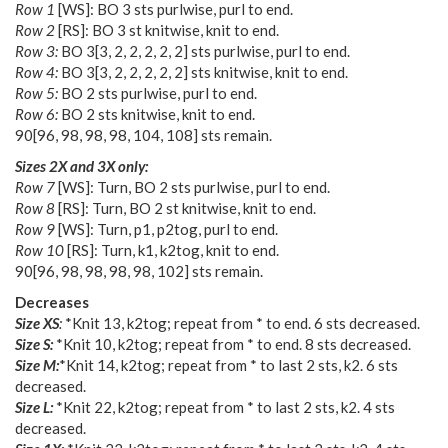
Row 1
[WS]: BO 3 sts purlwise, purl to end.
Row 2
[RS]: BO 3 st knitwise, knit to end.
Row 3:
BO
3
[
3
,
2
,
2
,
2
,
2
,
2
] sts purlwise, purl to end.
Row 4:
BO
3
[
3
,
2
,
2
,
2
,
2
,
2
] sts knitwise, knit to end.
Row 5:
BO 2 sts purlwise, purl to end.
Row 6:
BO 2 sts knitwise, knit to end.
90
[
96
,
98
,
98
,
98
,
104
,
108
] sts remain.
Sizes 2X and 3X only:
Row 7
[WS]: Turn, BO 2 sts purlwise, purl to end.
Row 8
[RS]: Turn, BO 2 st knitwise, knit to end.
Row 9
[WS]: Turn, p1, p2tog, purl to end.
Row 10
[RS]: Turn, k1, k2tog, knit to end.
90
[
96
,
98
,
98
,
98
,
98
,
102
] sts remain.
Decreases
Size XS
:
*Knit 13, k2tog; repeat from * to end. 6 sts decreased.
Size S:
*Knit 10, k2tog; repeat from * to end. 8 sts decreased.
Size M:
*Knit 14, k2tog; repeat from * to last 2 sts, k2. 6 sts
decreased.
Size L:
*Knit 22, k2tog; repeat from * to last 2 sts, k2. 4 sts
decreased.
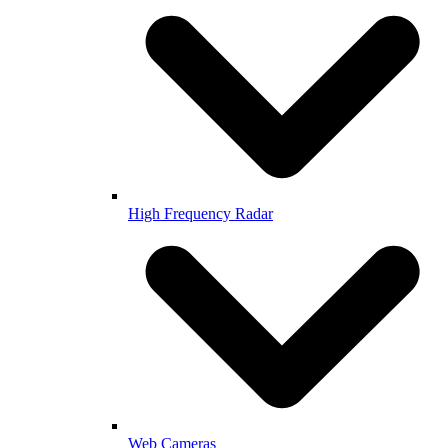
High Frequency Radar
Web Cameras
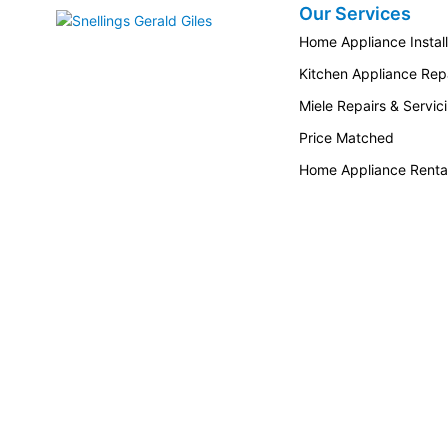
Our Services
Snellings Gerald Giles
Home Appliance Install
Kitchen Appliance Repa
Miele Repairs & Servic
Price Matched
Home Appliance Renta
---
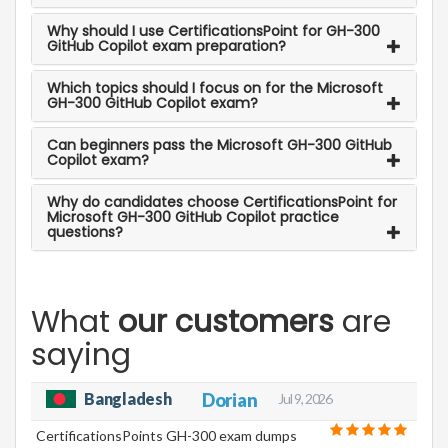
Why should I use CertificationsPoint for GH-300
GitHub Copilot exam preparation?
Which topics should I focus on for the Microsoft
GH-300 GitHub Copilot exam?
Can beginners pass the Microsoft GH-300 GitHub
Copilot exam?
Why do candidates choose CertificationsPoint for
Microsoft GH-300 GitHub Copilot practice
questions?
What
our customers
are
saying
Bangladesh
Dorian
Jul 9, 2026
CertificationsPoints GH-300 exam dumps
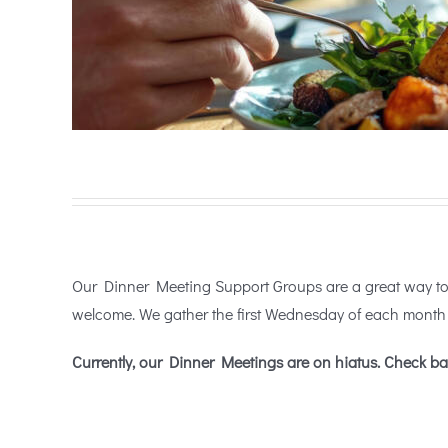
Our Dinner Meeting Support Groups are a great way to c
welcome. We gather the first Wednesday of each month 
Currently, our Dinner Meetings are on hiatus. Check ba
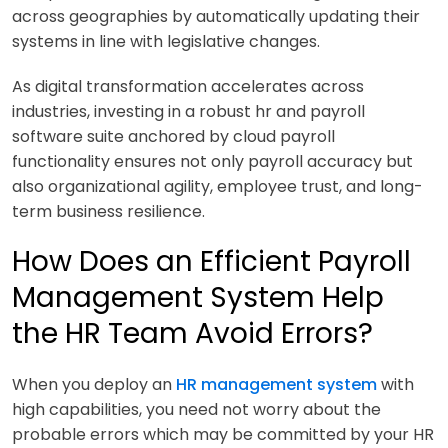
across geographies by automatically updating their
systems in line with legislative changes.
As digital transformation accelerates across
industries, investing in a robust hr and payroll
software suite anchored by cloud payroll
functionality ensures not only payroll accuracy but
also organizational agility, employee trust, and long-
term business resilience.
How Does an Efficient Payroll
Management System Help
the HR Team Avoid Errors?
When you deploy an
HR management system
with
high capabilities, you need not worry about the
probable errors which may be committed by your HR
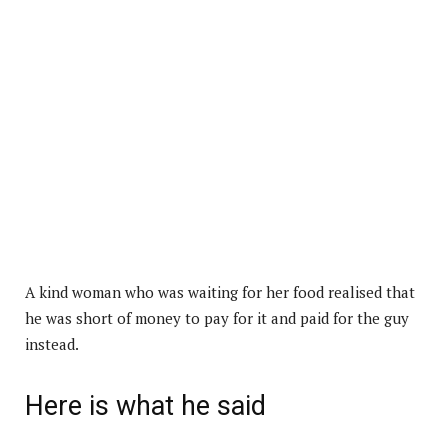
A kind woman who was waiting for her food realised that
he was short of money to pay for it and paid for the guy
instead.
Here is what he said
--
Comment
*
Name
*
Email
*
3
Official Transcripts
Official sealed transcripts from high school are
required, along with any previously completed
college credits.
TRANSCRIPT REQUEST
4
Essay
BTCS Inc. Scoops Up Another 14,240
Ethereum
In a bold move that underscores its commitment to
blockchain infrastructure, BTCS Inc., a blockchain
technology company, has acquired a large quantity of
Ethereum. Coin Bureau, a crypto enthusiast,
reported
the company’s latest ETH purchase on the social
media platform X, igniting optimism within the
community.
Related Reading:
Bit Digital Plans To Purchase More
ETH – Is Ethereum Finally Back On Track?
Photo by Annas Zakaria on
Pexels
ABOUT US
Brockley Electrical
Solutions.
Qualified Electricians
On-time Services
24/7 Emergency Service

GOAL OF THE EXERCISE
Retype only the stretch of lines above starting at the one with "Ethereum. Coin Bureau, a" and stopping at the one with "ETH – Is Ethereum Finally Back On Track?", exactly as written, with both kept.

REPLY TO THE EXERCISE
Ethereum. Coin Bureau, a crypto enthusiast,
reported
the company’s latest ETH purchase on the social
media platform X, igniting optimism within the
community.
Related Reading:
Bit Digital Plans To Purchase More
ETH – Is Ethereum Finally Back On Track?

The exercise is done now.